In the wake of the Louisiana, Minnesota, and Dallas shootings, Katie Couric had a lot to report about police violence, but nothing to say about the protesters’ violence in Minnesota.
In a video published Monday, Yahoo! News anchor Katie Couric interviewed Black Lives Matter (BLM) leader DeRay Mckesson about this weekend’s protests in Baton Rouge against the recent shootings. Although she repeatedly reported the number of protestors arrested and allowed Mckesson to drone on about police violence, Couric neither asked Mckesson about the violence of the St. Paul protesters, nor reported the 21 law enforcement officers injured there.
“There were over 200 arrests made at protests in Baton Rouge, Louisiana and St. Paul, Minnesota on Saturday where earlier in the week two African American men were shot and killed by police within two days,” Couric began.
“Can you set the scene of the protest for us?” she asked Mckesson about Baton Rouge.
“It was truly an example of peaceful protests,” Mckesson urged. He then bashed the violence from police:
“And what we saw was the police turn the corner and there were about 200 officers who forced the protesters away from the barricade and then began to engage in snatch and grab. Just assaulting protestors. And when I think about what I’ve seen here in Baton Rouge, is that I’ve seen protestors engaged in peaceful civil disobedience and peaceful protests, I’ve only seen violent police. And we have to live in a world where the police don’t kill people.”
Couric responded to Mckesson’s description by nudging him to answer to the police accusation that he and the protestors were arrested for blocking traffic.
“The people who brought the conflict were the police,” Mckesson insisted in an artful non-answer.
Couric added to his response, repeating, “In fact, I think, more than a hundred were arrested.”
Mckesson repeatedly insisted that he did nothing to provoke his own arrest. He wasn't blocking the street as the police claimed. He told Couric to watch his live stream on Periscope to verify this. In the live stream, Mckesson can be seen clearly walking in a driving lane on the street as he complains about how small the sidewalk is.

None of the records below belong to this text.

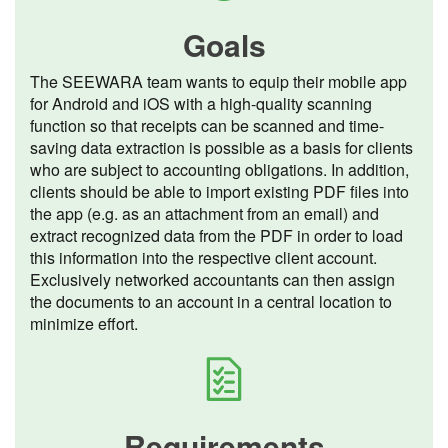
Goals
The SEEWARA team wants to equip their mobile app
for Android and iOS with a high-quality scanning
function so that receipts can be scanned and time-
saving data extraction is possible as a basis for clients
who are subject to accounting obligations. In addition,
clients should be able to import existing PDF files into
the app (e.g. as an attachment from an email) and
extract recognized data from the PDF in order to load
this information into the respective client account.
Exclusively networked accountants can then assign
the documents to an account in a central location to
minimize effort.
Requirements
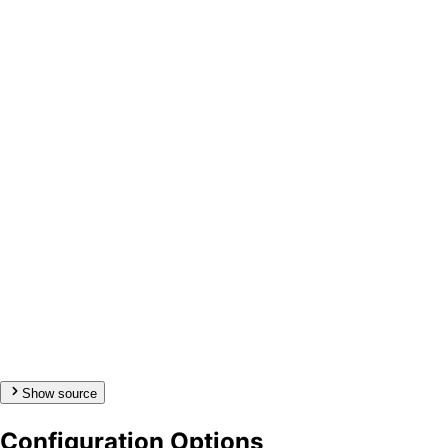
Show source
Configuration Options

Couric never shows the live stream or questions Mckesson about his walking on the street in the video.
Couric asked Mckesson about the Dallas police shooting, but never inquired about the violence towards police in Minnesota where they were attacked with rocks, bottles and fireworks. One even “suffered a broken vertebra after a concrete block was dropped on his head.”
As St. Paul Mayor Chris Coleman explained to MSNBC, the shooting of Philando Castile didn’t take place in St. Paul, but in a nearby city. St. Paul’s police department, he said, is actually a model of community-friendly policing.

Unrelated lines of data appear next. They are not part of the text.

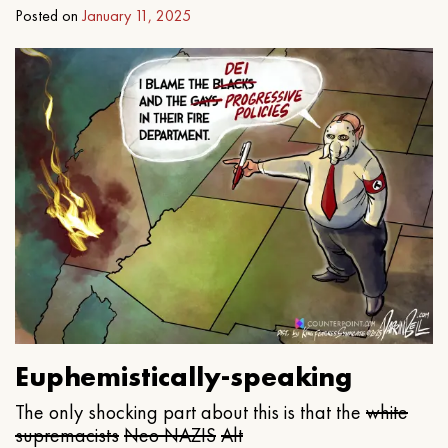
Posted on
January 11, 2025
Euphemistically-speaking
The only shocking part about this is that the
white
supremacists
Neo NAZIS
Alt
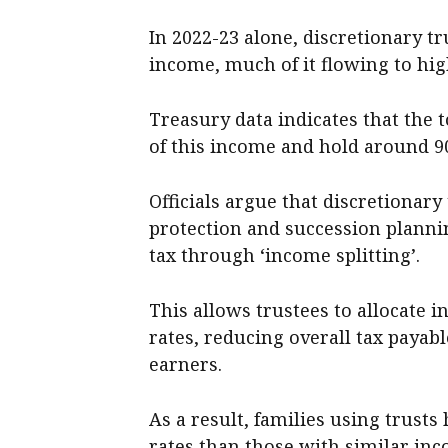
In 2022-23 alone, discretionary tr
income, much of it flowing to hi
Treasury data indicates that the t
of this income and hold around 90
Officials argue that discretionary
protection and succession planni
tax through ‘income splitting’.
This allows trustees to allocate 
rates, reducing overall tax payabl
earners.
As a result, families using trusts
rates than those with similar in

When Mckesson distanced himself and BLM from the Dallas shooting by saying the Dallas shooter had “colonized” the BLM movement, Couric apologized for having made the slightest implication that the shooter had something to do with the BLM movement.

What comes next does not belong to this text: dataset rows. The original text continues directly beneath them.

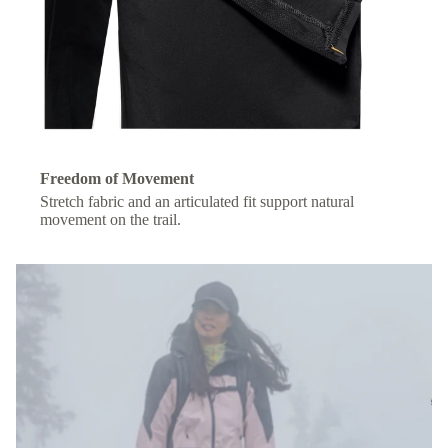
Freedom of Movement
Stretch fabric and an articulated fit support natural
movement on the trail.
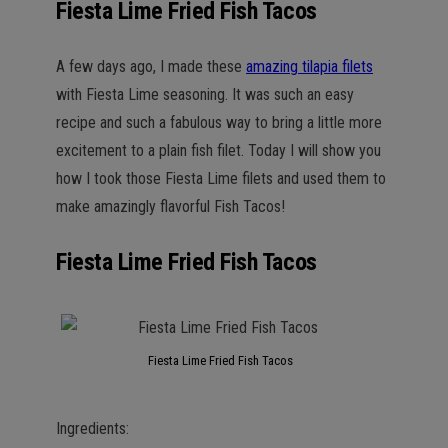
Fiesta Lime Fried Fish Tacos
A few days ago, I made these
amazing tilapia filets
with Fiesta Lime seasoning. It was such an easy
recipe and such a fabulous way to bring a little more
excitement to a plain fish filet. Today I will show you
how I took those Fiesta Lime filets and used them to
make amazingly flavorful Fish Tacos!
Fiesta Lime Fried Fish Tacos
Fiesta Lime Fried Fish Tacos
Ingredients:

“Yeah, you know what? I stand corrected; probably ‘inciting’ is the wrong word,” she said. “I guess maybe ‘leading to’ or ‘having a response—a violent response to’ drawing attention to this issue [police violence].”
Couric boasts a history of leftist reporting. Earlier this year, she was caught releasing an interview with gun rights supporters, which was edited to make them look stupid.